Depois de passar pela entrada, uma grande rampa helicoidal coberta por uma estrutura de aço e vidro atravessa o pátio das Armaduras e leva às áreas de exposição, onde se entra imediatamente em contacto com extraordinárias obras de pintura, expostas nas 18 salas de um edifício relativamente recente. Depois de algumas pinturas dos séculos XI e XII, destacam-se exemplos extraordinários da arte dos séculos XIV e XV, como o Cristo diante de Pilatos, de Pietro Lorenzetti, o Redentor abençoado, de Simone Martini, as Histórias de São Nicolau, de Gentile da Fabriano, a Nossa Senhora do Magnificat, de Bernardo Daddi, a Coroação de Maria, de Filippo Lippi, que de alguma forma preparam para as extraordinárias pinturas de Beato Angelico, incluindo uma Nossa Senhora, anjos e santos. A sala maior acolhe um grande núcleo de Rafael, incluindo as famosas 10 tapeçarias encomendadas por Leão X para a Capela Sistina e tecidas nos seus cartões por Pieter van Aelst em Bruxelas (1515-16), a grande mesa da Transfiguração, a sua última obra que permaneceu inacabada até à sua morte (1520) e concluída por Giulio Romano e Giovanni Francesco Penni, a Nossa Senhora de Foligno, pintada em 1512-13, e a Coroação da Virgem, a primeira grande composição do mestre de vinte anos (1503). São Jerónimo de Leonardo da Vinci, pintado por volta de 1480, precede as obras do século XVI, como a Nossa Senhora dos Frades e o Retrato do Doge Nicolò Marcello de Ticiano, a Anunciação do Cavalier d'Arpino de 1606. A Deposição de Caravaggio (1602-04) remonta ao início do século seguinte.

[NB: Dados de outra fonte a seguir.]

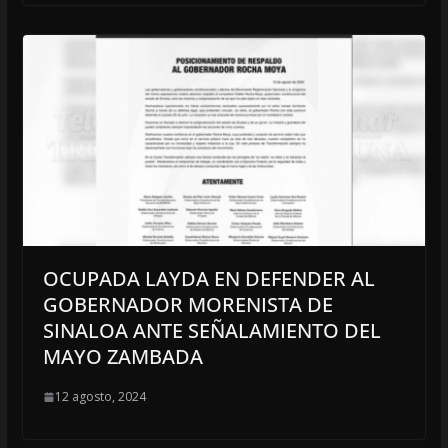
OCUPADA LAYDA EN DEFENDER AL
GOBERNADOR MORENISTA DE
SINALOA ANTE SEÑALAMIENTO DEL
MAYO ZAMBADA
12 agosto, 2024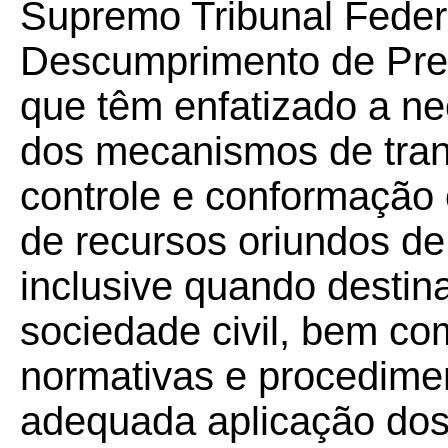
Supremo Tribunal Feder
Descumprimento de Prec
que têm enfatizado a n
dos mecanismos de trans
controle e conformação 
de recursos oriundos d
inclusive quando destin
sociedade civil, bem c
normativas e procedimen
adequada aplicação dos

Entre as galerias, destacamos pela sua originalidade e beleza a dos Mapas Geográficos, que recebe o nome dos 40 mapas do século XVII das regiões italianas e das posses da Igreja que embelezam as suas paredes. Concluímos o nosso breve excursus com as Salas de Rafael. São 4 salas em sequência do apartamento no segundo andar do palácio papal, escolhido por Júlio II como sua residência, e devem o sublime aparato iconográfico ao jovem Rafael, a quem foi encomendado em 1508. Destinada a cerimónias oficiais, a sala de Constantino foi pintada com frescos com desenhos de Rafael por Giulio Romano, Raffaellino del Colle e Giovanni Francesco Penni. O restauro de 2020 revelou, no entanto, a mão de Rafael nas alegorias da Justiça e da Amizade, as duas únicas figuras femininas pintadas a óleo entre os frescos da sala. A sala de Eliodoro foi, por sua vez, pintada pessoalmente por Rafael em 1511-14, assim como a sala adjacente da Segnatura, construída entre 1509 e 1511. Na parede que comunica com a sala do Incêndio de Borgo, feita por alunos sobre cartões do mestre, destaca-se a famosa Disputa do Sacramento, com uma cena dividida entre o céu e a terra em torno de um altar com o ostensório. Na parede oposta à Disputa, pode-se admirar a famosa Escola de Atenas, que simboliza o triunfo da filosofia como contrapartida da teologia.
Por fim, a joia mais preciosa do Vaticano: a Capela Sistina, que alberga grandes obras-primas da arte, com a abóbada com frescos e o Juízo Final, ambos de Miguel Ângelo. Para o artista, a abóbada foi o teste mais difícil que teve de enfrentar: 8000 metros quadrados de teto a uma altura de 20 metros do chão, que o forçaram a ir até aos limites do seu génio, na criação de um desenho muito complexo baseado em histórias do livro do Génesis.